● **Records for the exercise**:
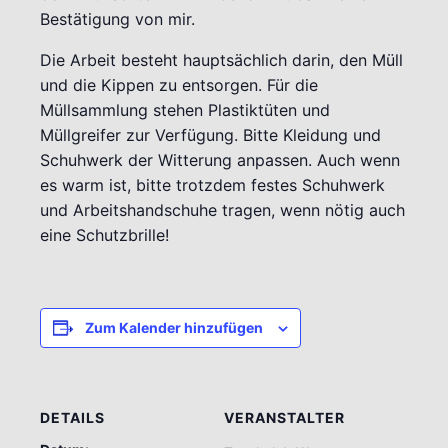
Bestätigung von mir.
Die Arbeit besteht hauptsächlich darin, den Müll
und die Kippen zu entsorgen. Für die
Müllsammlung stehen Plastiktüten und
Müllgreifer zur Verfügung. Bitte Kleidung und
Schuhwerk der Witterung anpassen. Auch wenn
es warm ist, bitte trotzdem festes Schuhwerk
und Arbeitshandschuhe tragen, wenn nötig auch
eine Schutzbrille!
Zum Kalender hinzufügen
DETAILS
VERANSTALTER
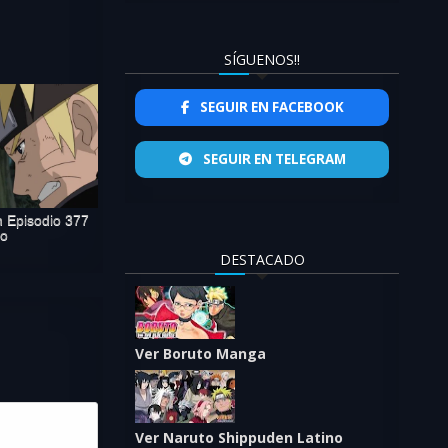
SÍGUENOS!!
SEGUIR EN FACEBOOK
SEGUIR EN TELEGRAM
 Episodio 377
no
DESTACADO
Ver Boruto Manga
Ver Naruto Shippuden Latino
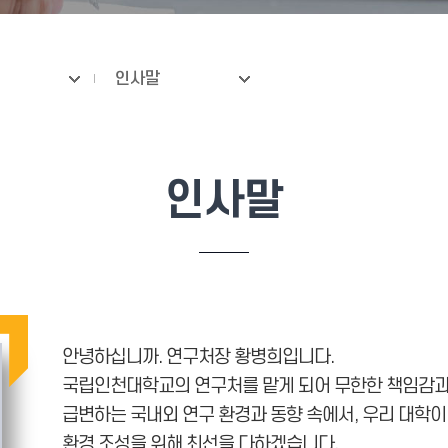
인사말
인사말
안녕하십니까. 연구처장 황병희입니다.
국립인천대학교의 연구처를 맡게 되어 무한한 책임감과
급변하는 국내외 연구 환경과 동향 속에서, 우리 대학이
환경 조성을 위해 최선을 다하겠습니다.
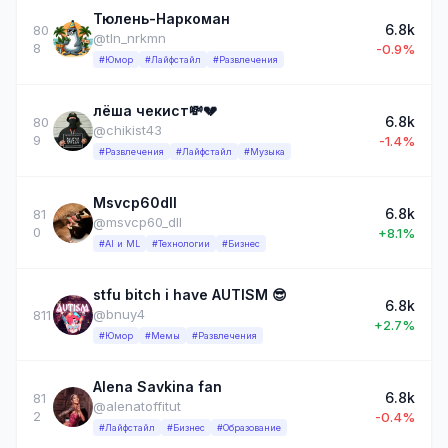
Тюлень-Наркоман
6.8k
80
@tln_nrkmn
8
-0.9%
#Юмор
#Лайфстайл
#Развлечения
лёша чекист💸💔
6.8k
80
@chikist43
9
-1.4%
#Развлечения
#Лайфстайл
#Музыка
Msvcp60dll
6.8k
81
@msvcp60_dll
0
+8.1%
#AI и ML
#Технологии
#Бизнес
stfu bitch i have AUTISM 😎
6.8k
@bnuy4
811
+2.7%
#Юмор
#Мемы
#Развлечения
Alena Savkina fan
6.8k
81
@alenatoffitut
2
-0.4%
#Лайфстайл
#Бизнес
#Образование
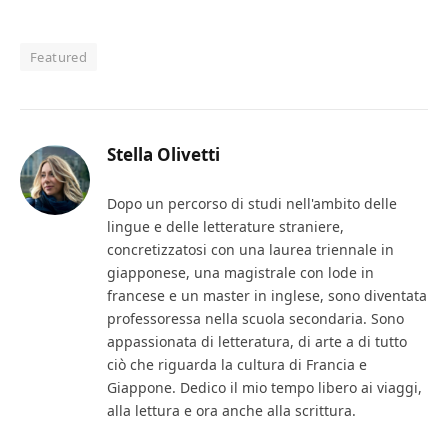
Featured
Stella Olivetti
Dopo un percorso di studi nell'ambito delle
lingue e delle letterature straniere,
concretizzatosi con una laurea triennale in
giapponese, una magistrale con lode in
francese e un master in inglese, sono diventata
professoressa nella scuola secondaria. Sono
appassionata di letteratura, di arte a di tutto
ciò che riguarda la cultura di Francia e
Giappone. Dedico il mio tempo libero ai viaggi,
alla lettura e ora anche alla scrittura.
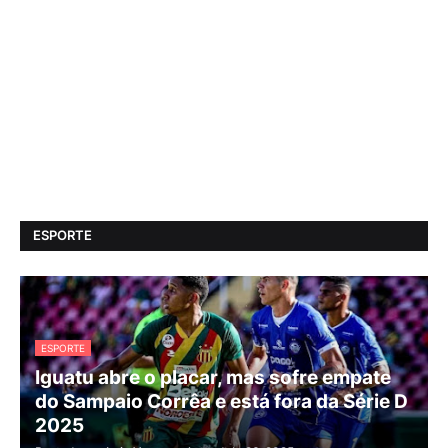
ESPORTE
ESPORTE
Iguatu abre o placar, mas sofre empate
do Sampaio Corrêa e está fora da Série D
2025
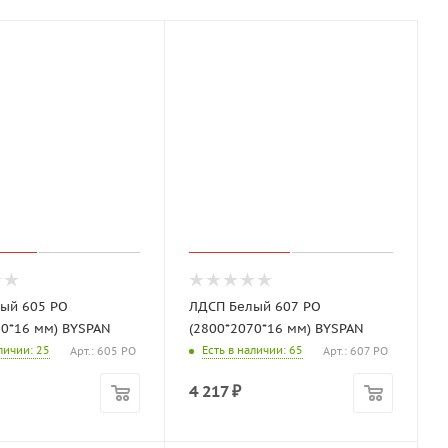
ый 605 PO
ЛДСП Белый 607 PO
70*16 мм) BYSPAN
(2800*2070*16 мм) BYSPAN
аличии
: 25
Есть в наличии
: 65
Арт.: 605 PO
Арт.: 607 PO
4 217
₽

● **What this task involves**: Whenever the word "BYSPAN" occurs in a line above, copy that line.

● **Solution**:
70*16 мм) BYSPAN
(2800*2070*16 мм) BYSPAN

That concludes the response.